If the DPP primary winner lost to the independent, Koo’s proposal said the party would offer full support to the independent.
The lawyer urged the DPP against defeatism and called on DPP primary hopefuls to “have the courage to throw a fastball to the hitter,” apparently urging DPP aspirants to put up a good fight against Ko.
The proposed mechanism is a feasible option because it could ease the anxiety among DPP supporters without changing the current DPP regulations, Koo said.
Koo’s proposal was a variation of two previous options that the DPP has been mulling.
The “one phase” format would see Ko included with DPP members in the party’s public opinion poll, while the other option would have a DPP-only initial poll, with the winner of that facing Ko in a second poll to determine who would be the party’s candidate.
However, former vice president Annette Lu (呂秀蓮), one of the contenders in the primary, appeared to oppose the inclusion of Ko in the primary.

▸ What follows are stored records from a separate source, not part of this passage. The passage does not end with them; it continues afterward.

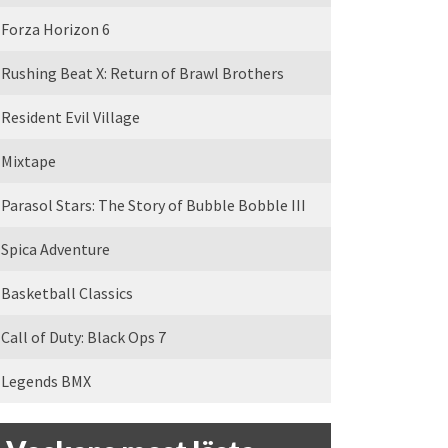
Forza Horizon 6
Rushing Beat X: Return of Brawl Brothers
Resident Evil Village
Mixtape
Parasol Stars: The Story of Bubble Bobble III
Spica Adventure
Basketball Classics
Call of Duty: Black Ops 7
Legends BMX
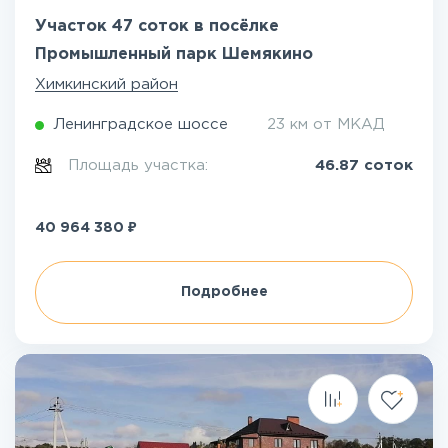
Участок 47 соток в посёлке
Промышленный парк Шемякино
Химкинский район
Ленинградское шоссе
23 км от МКАД
Площадь участка:
46.87 соток
₽
40 964 380
Подробнее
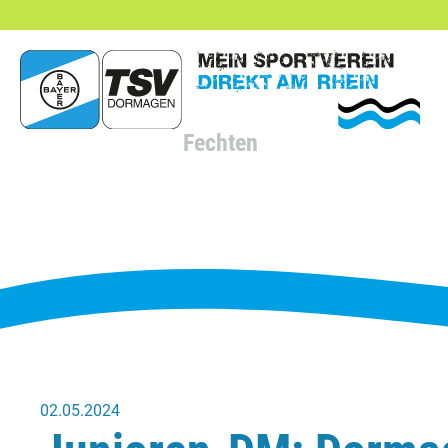
hließen
Fechten
02.05.2024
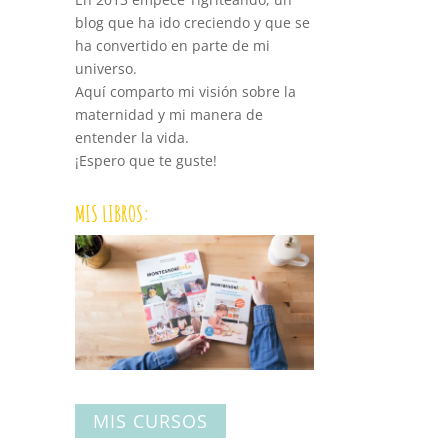
blog que ha ido creciendo y que se
ha convertido en parte de mi
universo.
Aquí comparto mi visión sobre la
maternidad y mi manera de
entender la vida.
¡Espero que te guste!
,
MIS LIBROS:
MIS CURSOS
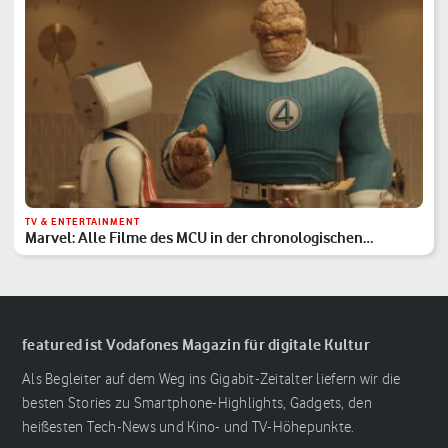
TV & ENTERTAINMENT
Marvel: Alle Filme des MCU in der chronologischen
Reihenfolge
featured ist Vodafones Magazin für digitale Kultur
Als Begleiter auf dem Weg ins Gigabit-Zeitalter liefern wir die
besten Stories zu Smartphone-Highlights, Gadgets, den
heißesten Tech-News und Kino- und TV-Höhepunkte.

In an open letter to the party’s Central Executive Committee yesterday, Lu urged the party to abide by its regulations as “the rules of the game” should not to be swayed by any one person.
Lu blasted Ko over his recent disparaging comments about the DPP, such as saying: “I am glad I’m not a DPP member.”
She said that his nonpartisan stance was dangerous, because it could turn out to serve the interests of Beijing amid China’s relentless effort of “soft annexation.”
“The DPP should not be a bridesmaid for others’ success,” Lu said.